**Instructions to follow**
All lines of the entries with "расцветками" in them must be listed.

**Collected data**

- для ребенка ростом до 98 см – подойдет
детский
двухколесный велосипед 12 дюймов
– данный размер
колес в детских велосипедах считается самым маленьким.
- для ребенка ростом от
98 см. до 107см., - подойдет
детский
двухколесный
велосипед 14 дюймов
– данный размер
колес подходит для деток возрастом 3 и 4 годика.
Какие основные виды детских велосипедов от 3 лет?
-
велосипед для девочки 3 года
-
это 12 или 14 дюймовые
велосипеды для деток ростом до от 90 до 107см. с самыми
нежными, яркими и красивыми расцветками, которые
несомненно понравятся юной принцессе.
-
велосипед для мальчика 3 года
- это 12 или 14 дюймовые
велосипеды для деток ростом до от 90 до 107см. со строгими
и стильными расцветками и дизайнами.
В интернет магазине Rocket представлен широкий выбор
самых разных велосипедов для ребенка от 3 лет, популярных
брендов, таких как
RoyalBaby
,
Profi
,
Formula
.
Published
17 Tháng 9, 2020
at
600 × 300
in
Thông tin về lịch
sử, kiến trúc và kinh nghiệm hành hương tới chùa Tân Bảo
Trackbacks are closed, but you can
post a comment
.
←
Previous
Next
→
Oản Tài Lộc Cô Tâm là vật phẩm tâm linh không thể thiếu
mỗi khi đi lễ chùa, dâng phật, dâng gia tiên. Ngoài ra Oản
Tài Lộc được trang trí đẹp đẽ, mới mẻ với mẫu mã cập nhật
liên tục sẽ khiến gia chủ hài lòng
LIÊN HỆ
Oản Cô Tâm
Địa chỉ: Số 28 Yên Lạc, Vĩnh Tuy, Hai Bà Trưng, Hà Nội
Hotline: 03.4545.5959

**Worked solution**
нежными, яркими и красивыми расцветками, которые
и стильными расцветками и дизайнами.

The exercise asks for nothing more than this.